The screaming pain pounded into him for what felt like hours before the intensity ebbed even remotely. Forcing himself to breathe through his nose to keep from passing out, he pulled the compress away.

The gash was bloody and angry, but the edges showed pink as the alcohol dissolved the dirt.

He found the one sulfa pack left rattling around his empty aid kit and poured it onto the mess of blood and liquor. He had no fucking idea what he was doing, but maybe there was a chance he wouldn't die of gangrene.

He needed nicotine. Haze still drifted through the air from his first two smokes, but his third was just as sweet. The tobacco and alcohol – always a blessed combination – held his hands firm as he threaded the needle.

He braced himself as he used his fingertips to press the wound closed. He needed to do this. He needed to stop the bleeding.

The sensation of the needle piercing his skin was lost in the general fog of pain shooting through his chest. It was a small mercy.

Twenty-four stitches. He stabbed himself with the needle, pulled the thread through, and fought the urge to faint for twenty-four stitches. Across the room the girl did not so much as breathe, her eyes following his hands. His cigarette was burnt down to the filter, but he kept it secured between his lips if only to seal away the groans rolling up his throat.

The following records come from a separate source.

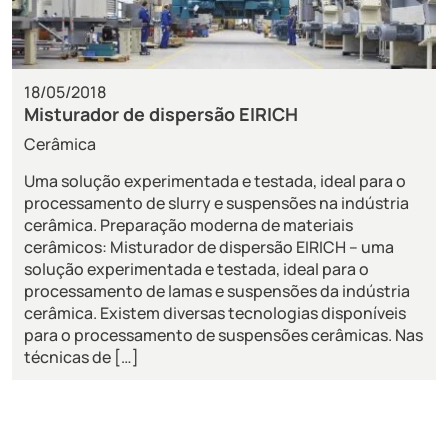
18/05/2018
Misturador de dispersão EIRICH
Cerâmica
Uma solução experimentada e testada, ideal para o
processamento de slurry e suspensões na indústria
cerâmica. Preparação moderna de materiais
cerâmicos: Misturador de dispersão EIRICH – uma
solução experimentada e testada, ideal para o
processamento de lamas e suspensões da indústria
cerâmica. Existem diversas tecnologias disponíveis
para o processamento de suspensões cerâmicas. Nas
técnicas de […]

Might as well make this as miserable as possible. He poured fresh whiskey over his sewn side, the burn making his jaw ache as it clenched. But it was better. See? The stitches were already working.

Getting the cork back into the whisky bottle was nearly insurmountable. His arms felt limp and his fingers were clumsy. He sagged against the wall behind him, eyelids heavy. The vision of the woman blurred. He was so tired. When was the last time he slept? The day before yesterday? The tying of the stitches pulled the last of his energy from him and now he was empty and ready to collapse.

What was she going to do if he closed his eyes for a few minutes? His knots hadn't loosened and he would hear if she tried to escape. This was the safest place he was going to be until he was back amongst his brothers. Yes, he needed to get some sleep eventually.

The blackness that took him was so swift and sudden that he didn't get a chance to tell the girl to be still and quiet. Time and fate would tell him if this was a mistake or not.